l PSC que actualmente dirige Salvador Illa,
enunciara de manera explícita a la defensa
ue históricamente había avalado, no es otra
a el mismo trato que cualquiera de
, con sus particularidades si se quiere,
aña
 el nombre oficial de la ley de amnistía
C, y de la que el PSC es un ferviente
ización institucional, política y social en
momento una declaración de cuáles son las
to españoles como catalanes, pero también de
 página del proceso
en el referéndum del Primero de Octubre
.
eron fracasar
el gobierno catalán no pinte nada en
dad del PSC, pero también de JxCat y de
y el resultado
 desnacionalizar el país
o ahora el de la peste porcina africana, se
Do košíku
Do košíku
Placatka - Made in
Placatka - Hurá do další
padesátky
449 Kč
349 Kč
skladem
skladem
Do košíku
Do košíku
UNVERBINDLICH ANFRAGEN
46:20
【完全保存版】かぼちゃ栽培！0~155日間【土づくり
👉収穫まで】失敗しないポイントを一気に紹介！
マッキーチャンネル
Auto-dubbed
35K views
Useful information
++++++++
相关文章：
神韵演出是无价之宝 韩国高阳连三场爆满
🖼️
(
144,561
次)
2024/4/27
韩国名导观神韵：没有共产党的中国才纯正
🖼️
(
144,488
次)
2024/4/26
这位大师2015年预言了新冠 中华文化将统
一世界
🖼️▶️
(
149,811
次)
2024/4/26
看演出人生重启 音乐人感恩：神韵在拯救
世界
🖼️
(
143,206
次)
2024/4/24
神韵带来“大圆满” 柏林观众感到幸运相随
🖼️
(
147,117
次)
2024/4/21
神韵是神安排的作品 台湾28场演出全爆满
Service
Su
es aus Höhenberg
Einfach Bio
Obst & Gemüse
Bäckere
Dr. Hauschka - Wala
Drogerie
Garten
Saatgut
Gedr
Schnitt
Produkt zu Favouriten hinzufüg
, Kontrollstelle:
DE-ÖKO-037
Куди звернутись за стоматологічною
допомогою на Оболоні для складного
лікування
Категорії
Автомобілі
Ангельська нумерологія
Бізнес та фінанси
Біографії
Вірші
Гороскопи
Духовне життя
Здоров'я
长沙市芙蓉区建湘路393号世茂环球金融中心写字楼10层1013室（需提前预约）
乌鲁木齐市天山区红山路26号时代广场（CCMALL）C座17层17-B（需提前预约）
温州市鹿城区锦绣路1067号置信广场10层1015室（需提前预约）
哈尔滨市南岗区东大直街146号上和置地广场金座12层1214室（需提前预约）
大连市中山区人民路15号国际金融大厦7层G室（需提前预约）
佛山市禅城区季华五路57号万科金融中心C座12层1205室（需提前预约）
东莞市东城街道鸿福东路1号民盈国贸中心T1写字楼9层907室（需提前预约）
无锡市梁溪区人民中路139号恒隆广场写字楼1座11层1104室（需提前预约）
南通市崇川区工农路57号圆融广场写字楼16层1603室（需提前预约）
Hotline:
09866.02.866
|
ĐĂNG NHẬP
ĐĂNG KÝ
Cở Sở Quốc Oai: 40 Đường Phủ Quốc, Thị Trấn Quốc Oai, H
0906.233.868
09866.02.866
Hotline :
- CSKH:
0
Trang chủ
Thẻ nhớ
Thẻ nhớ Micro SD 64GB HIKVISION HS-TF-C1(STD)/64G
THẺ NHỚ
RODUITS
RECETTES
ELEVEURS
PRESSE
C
++++++++
Look over the data above and show each line that contains "también".

to españoles como catalanes, pero también de
dad del PSC, pero también de JxCat y de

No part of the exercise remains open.